As someone who works in a doctor’s office (just for the summer, thank god), and also being the poor sot who sits at the front desk and takes the brunt of the billing complaints, I can tell you this, Bill.
It’s out of our hands.
It doesn’t matter what we charge, the insurance company decides what it will pay. There are “discount” prices for some insurance companies because the doctor belongs to that company’s network as a provider. The only way (that I’m aware of) that an insurance company will pay for stuff like office visits, labwork, surgery, etc., is if those services are carried out by a doctor within that company’s network. The “discount” is not actually a discount. Rather, it is an amount of the charge that the doctor writes off (and basically takes as a loss) to ensure that the insurance will pay the rest.
MsRobyn said:
When you do that, please, PLEASE, PLEASE be patient with the receptionist/billing clerk. Our computers act up, insurance payments may be outstanding, and looking into your account/ ledger takes some time. Hospitals have entire billing departments, so this suggestion mainly applies to individual practices. For example, our office has one billing clerk working on roughly 5500-6500 accounts at a time. Believe me, it’s difficult enough finding people to fill biller’s positions without having patients calling up screaming and cursing them and the last 5 generations of their family because the insurance company applied something to the deductible.

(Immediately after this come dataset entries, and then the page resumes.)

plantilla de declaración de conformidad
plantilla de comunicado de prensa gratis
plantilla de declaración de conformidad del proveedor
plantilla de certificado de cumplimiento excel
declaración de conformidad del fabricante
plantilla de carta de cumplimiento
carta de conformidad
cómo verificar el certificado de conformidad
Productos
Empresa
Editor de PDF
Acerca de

Also, if you need help deciphering an EOB (Explanation of Benefits) that you receive from your insurance, and if you don’t want to talk to someone at your doctor’s office, don’t throw it out! Call your insurance company (EOBs usually have 1-800 customer service numbers on them, and even if they don’t, it’s on your insurance card.)
The insurance company is the entity that makes the rules, not the doctor’s office. We don’t know why they do what they do sometimes. We’ve had charges rejected for no reason at all, and Medicare charges that weren’t billed because the mail wranglers at Medicare didn’t feel like processing claims and threw them out (!!). My basic point is that if the billers at your doctor’s office can’t answer your questions, your insurance company certainly can.

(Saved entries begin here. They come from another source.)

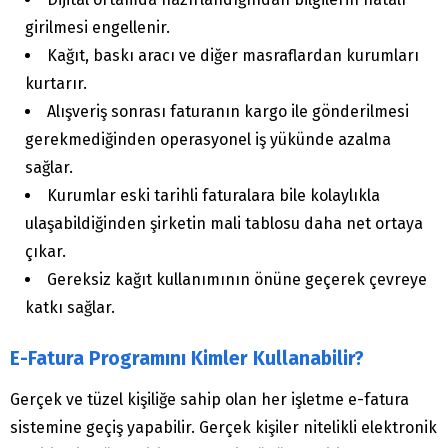
girilmesi engellenir.
Kağıt, baskı aracı ve diğer masraflardan kurumları
kurtarır.
Alışveriş sonrası faturanın kargo ile gönderilmesi
gerekmediğinden operasyonel iş yükünde azalma
sağlar.
Kurumlar eski tarihli faturalara bile kolaylıkla
ulaşabildiğinden şirketin mali tablosu daha net ortaya
çıkar.
Gereksiz kağıt kullanımının önüne geçerek çevreye
katkı sağlar.
E-Fatura Programını Kimler Kullanabilir?
Gerçek ve tüzel kişiliğe sahip olan her işletme e-fatura
sistemine geçiş yapabilir. Gerçek kişiler nitelikli elektronik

Oh, yeah. If you want to know how much a procedure costs, never ask the doctor. Ask his front office staff, since we are the people coding procedures and billing the insurance. If you’re wondering about hospital charges, call the hospital’s billing department rather than asking the doctor, since the doctors themselves rarely, if ever, handle the financial side of office business.
Another thing (what the hell, might as well make this post a little longer), if you don’t know what a deductible/coinsurance/copay/other weird insurance term is, ASK ASK ASK ASK ASK!!! Please! And believe the office staff when we tell you! We don’t lie when it comes to money matters! Honest! Don’t just assume it’s unimportant.
And once more, in case it didn’t register before, if we at your doctor’s office can’t answer your insurance questions (Like WHY there is such a thing as a deductible. I haven’t the slightest idea), your insurance company can. Don’t hesitate to call their customer support line (Wait times are NOT that long. I know), and while their operators are hardly the friendliest, they will explain everything to you.
This post is long enough, methinks. Can’t you tell it’s been a fun summer?